Principes intérieurs.

Ces principes peuvent être de deux sortes: les principes intérieurs; et les principes extérieurs, qui se ramèneront à deux, et même, pour ce qui est de notre étude actuelle, à un seul: Dieu lui-même nous dirigeant par sa loi et nous mouvant par sa grâce [Cf. prologue de la question 90]. — Les principes intrinsèques sont étudiés de la question 49 à la question 89; les principes extrinsèques, de la question 90 à la question 114.

« Le principe intrinsèque », dit saint Thomas (I-II, 49, prolog.), quand il s’agit d’un acte quelconque et, en particulier, ici, des actes humains dont nous avons précisé la nature, « est la puissance » ou la faculté d’agir, « et l’habitus » ou la facilité d’agir, perfectionnant cette faculté ou cette puissance. « Mais », ajoute le saint Docteur, « parce que », relativement à l’homme, « nous avons traité des puissances » ou des facultés « dans la Première Partie (q. 77 à 83), il reste maintenant à traiter des habitus ». Tout ce qui a été dit, dans la Première Partie, au sujet des puissances de l’âme, demeure acquis et trouvera même, dans la science de l’acte humain, son application constante. Mais il n’y avait pas à le redire, dans l’étude de l’acte humain placée ici.

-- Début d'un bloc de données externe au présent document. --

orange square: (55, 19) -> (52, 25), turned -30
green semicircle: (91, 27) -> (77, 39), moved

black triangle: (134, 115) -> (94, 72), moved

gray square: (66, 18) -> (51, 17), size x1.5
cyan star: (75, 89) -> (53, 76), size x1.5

Au contraire, le traité de l’habitus n’avait pas encore été fait, dans l’étude organique de la science sacrée.

Ce traité de l’habitus ou des habitus (nous gardons ce mot latin, parce qu’il n’y a aucun mot français qui le traduise adéquatement, non pas même le mot habitude, lequel pourtant s’en rapproche le plus, comme forme extérieure) est d’une importance souveraine pour toute la suite de l’étude morale. C’est le traité même des vertus et des vices, considérés d’une façon générale, dont la connaissance sera sans cesse présupposée, quand il s’agira de considérer les diverses espèces d’actes humains, qui seront rattachés précisément aux diverses vertus et aux divers vices (VII, 505, 506).

Le traité même des habitus se subdivise en deux. Il y a le traité « des habitus en général » et le traité des habitus en particulier ou « des vertus et des 21 vices, et autres habitus de cette sorte », comme les dons du Saint Esprit, « qui sont principes des actes humains ». — Le premier comprend six questions, de la question 49 à la question 54. Le second, depuis la question 55 jusqu’à la question 89 (VII, 506; I-II, 49, prolog.).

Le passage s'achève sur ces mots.